- Exercise objective
The expected answer is a single number, namely how many lines in the data below hold the word "très".

[[ Supplied information, beginning ]]

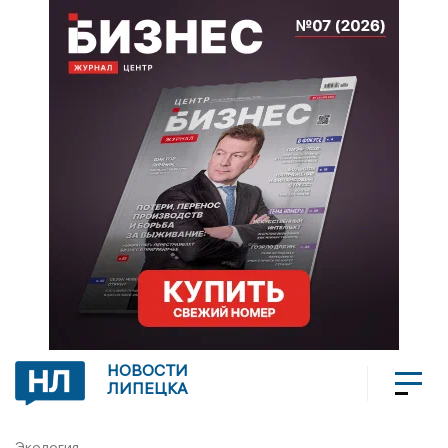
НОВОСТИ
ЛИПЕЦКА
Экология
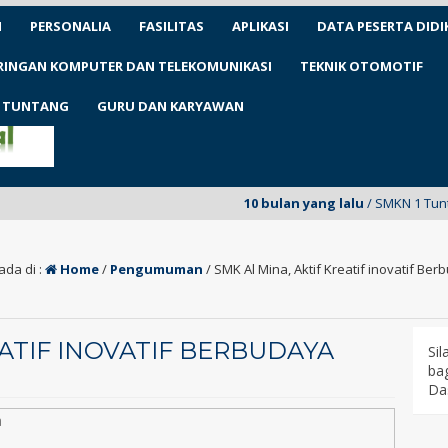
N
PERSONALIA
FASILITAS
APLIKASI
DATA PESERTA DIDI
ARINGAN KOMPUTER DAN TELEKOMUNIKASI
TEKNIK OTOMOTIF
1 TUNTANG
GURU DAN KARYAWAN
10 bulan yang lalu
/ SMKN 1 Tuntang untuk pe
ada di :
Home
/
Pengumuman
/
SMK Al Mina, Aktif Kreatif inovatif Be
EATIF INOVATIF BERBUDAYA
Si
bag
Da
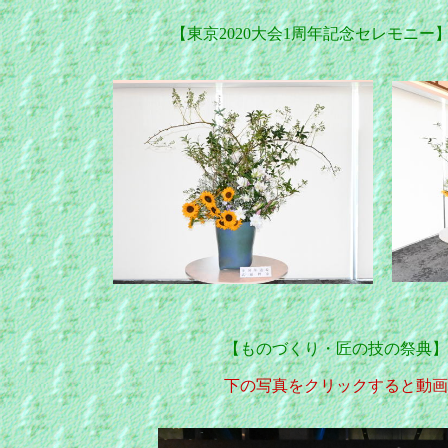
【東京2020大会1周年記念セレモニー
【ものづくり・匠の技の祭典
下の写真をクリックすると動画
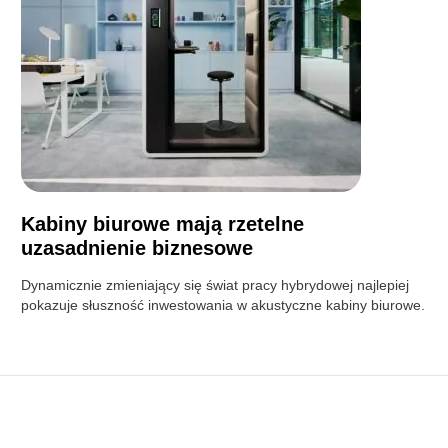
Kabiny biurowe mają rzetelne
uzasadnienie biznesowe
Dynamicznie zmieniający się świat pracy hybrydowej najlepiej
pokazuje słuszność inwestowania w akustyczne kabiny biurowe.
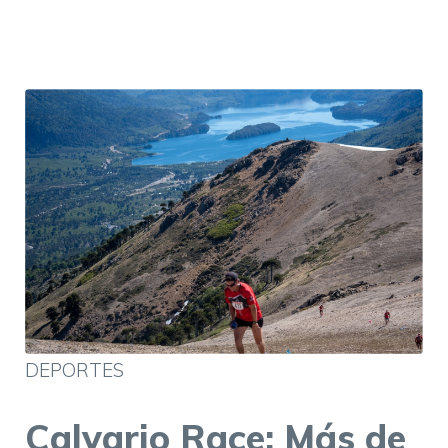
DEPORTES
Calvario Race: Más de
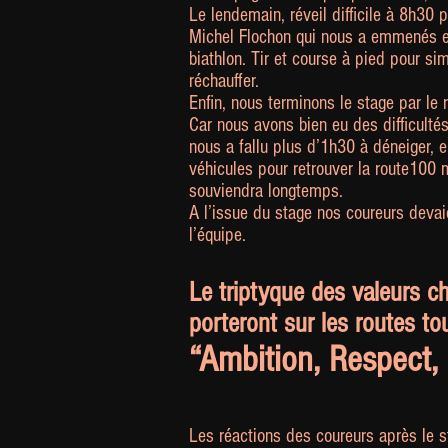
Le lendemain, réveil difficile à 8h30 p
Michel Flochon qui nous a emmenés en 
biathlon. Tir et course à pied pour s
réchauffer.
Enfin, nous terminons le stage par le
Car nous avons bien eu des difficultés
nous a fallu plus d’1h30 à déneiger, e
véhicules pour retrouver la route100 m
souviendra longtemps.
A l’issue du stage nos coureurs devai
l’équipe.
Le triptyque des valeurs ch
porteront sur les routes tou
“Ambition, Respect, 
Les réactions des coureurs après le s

[[ Supplied information, end ]]
[[ Supplied information, beginning ]]

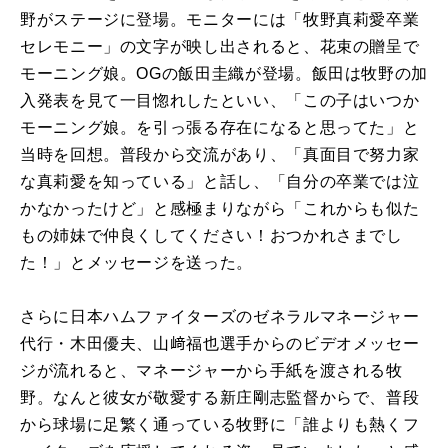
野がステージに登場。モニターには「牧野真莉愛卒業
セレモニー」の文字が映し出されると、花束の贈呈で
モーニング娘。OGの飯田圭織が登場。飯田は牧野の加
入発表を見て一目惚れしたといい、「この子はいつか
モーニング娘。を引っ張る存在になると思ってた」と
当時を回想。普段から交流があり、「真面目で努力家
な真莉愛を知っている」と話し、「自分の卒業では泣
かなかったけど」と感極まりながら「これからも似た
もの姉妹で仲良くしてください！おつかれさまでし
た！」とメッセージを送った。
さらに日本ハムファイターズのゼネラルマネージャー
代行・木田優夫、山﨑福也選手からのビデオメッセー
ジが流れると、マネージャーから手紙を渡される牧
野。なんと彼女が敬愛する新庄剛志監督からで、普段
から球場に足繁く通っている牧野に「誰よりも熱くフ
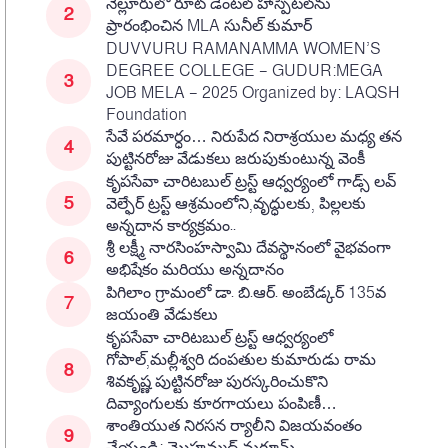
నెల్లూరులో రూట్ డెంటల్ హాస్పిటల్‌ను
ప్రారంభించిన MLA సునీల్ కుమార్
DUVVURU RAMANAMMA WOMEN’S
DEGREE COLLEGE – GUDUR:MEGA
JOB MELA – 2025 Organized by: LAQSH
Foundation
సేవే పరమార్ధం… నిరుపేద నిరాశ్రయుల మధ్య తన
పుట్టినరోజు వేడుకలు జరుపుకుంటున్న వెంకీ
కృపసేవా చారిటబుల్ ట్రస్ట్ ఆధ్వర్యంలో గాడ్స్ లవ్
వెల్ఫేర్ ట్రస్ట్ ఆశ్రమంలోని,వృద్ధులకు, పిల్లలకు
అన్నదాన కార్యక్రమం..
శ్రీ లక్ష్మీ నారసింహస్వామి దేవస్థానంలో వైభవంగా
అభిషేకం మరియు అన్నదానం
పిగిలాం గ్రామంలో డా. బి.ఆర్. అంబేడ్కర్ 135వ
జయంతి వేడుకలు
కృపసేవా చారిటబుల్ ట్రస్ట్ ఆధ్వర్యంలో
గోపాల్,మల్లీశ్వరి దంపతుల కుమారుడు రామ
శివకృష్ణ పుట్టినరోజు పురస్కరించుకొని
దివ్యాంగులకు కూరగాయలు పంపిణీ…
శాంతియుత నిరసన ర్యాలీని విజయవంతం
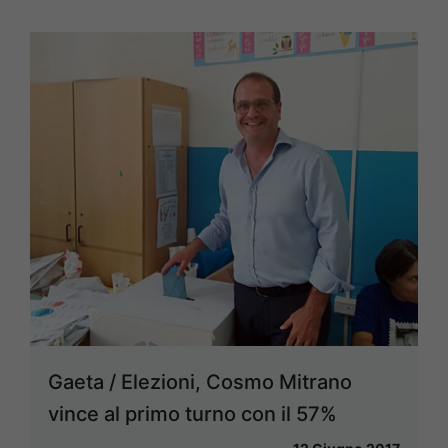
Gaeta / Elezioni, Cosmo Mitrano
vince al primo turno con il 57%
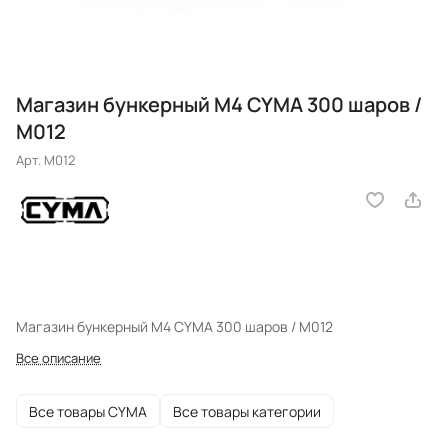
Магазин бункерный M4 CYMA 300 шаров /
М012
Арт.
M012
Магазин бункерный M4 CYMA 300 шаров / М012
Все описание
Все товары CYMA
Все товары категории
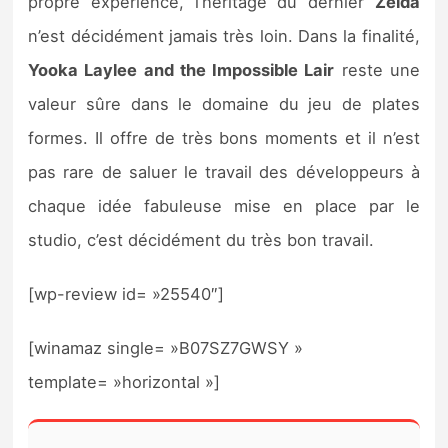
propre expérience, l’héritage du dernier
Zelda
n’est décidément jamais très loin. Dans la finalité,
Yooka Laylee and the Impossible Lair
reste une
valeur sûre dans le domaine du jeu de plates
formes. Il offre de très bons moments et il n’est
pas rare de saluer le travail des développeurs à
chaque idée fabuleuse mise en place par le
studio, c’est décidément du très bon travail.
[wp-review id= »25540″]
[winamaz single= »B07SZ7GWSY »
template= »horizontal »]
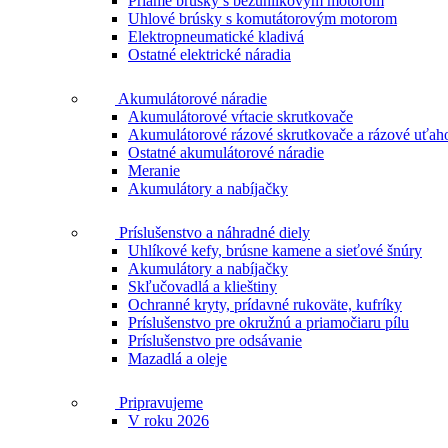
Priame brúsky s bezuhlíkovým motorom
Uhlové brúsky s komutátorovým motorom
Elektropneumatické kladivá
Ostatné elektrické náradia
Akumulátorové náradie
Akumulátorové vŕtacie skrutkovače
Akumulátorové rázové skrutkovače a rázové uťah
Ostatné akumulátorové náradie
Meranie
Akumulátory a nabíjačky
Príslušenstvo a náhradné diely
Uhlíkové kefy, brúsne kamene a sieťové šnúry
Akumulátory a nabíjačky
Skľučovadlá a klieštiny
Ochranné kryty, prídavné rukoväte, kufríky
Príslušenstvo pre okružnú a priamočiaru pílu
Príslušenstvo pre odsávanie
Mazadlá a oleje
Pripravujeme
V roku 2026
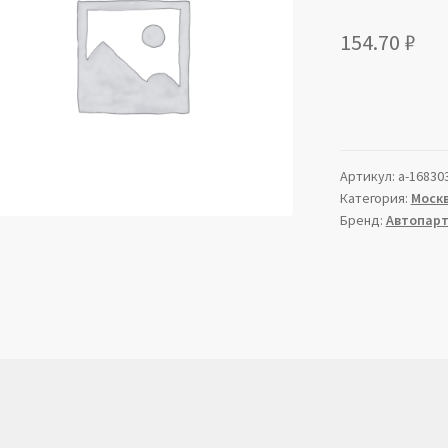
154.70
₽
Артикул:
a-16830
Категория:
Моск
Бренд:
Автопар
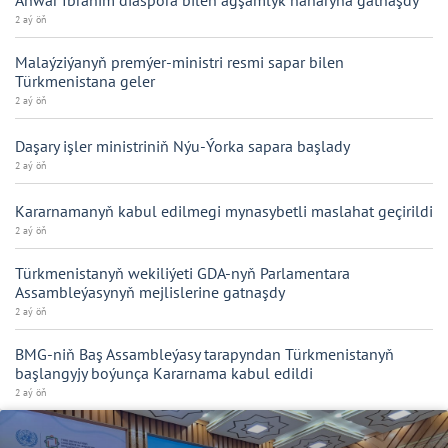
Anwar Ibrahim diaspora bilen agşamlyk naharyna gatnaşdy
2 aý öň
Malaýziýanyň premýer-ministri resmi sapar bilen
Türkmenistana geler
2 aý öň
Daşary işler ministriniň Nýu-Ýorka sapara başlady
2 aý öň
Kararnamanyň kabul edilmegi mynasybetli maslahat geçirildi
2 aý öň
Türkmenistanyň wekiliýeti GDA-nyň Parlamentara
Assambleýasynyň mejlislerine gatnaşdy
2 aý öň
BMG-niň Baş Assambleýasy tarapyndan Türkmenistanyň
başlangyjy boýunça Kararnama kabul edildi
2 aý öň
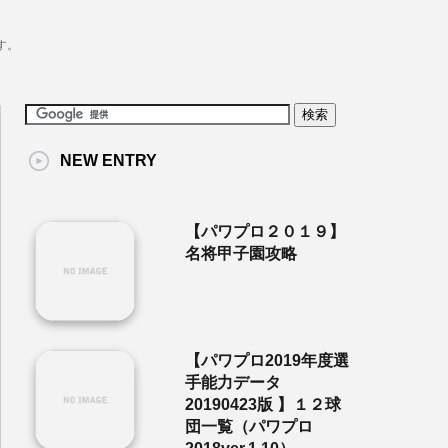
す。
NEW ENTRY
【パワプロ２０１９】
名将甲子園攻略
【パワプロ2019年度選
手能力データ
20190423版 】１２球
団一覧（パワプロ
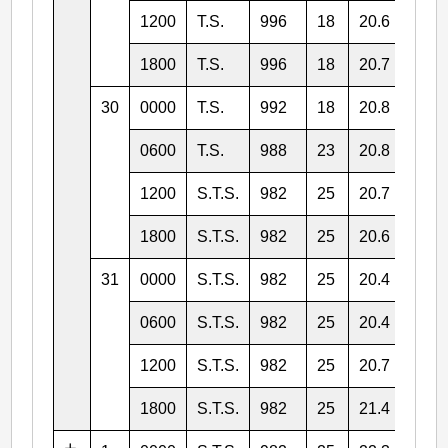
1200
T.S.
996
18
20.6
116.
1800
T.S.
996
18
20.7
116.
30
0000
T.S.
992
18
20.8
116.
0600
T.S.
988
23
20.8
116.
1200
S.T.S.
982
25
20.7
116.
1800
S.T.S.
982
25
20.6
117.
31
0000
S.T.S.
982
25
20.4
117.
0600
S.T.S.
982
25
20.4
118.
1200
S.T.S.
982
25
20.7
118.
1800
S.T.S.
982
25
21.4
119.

[[ Supplied information, end ]]

- Response area
3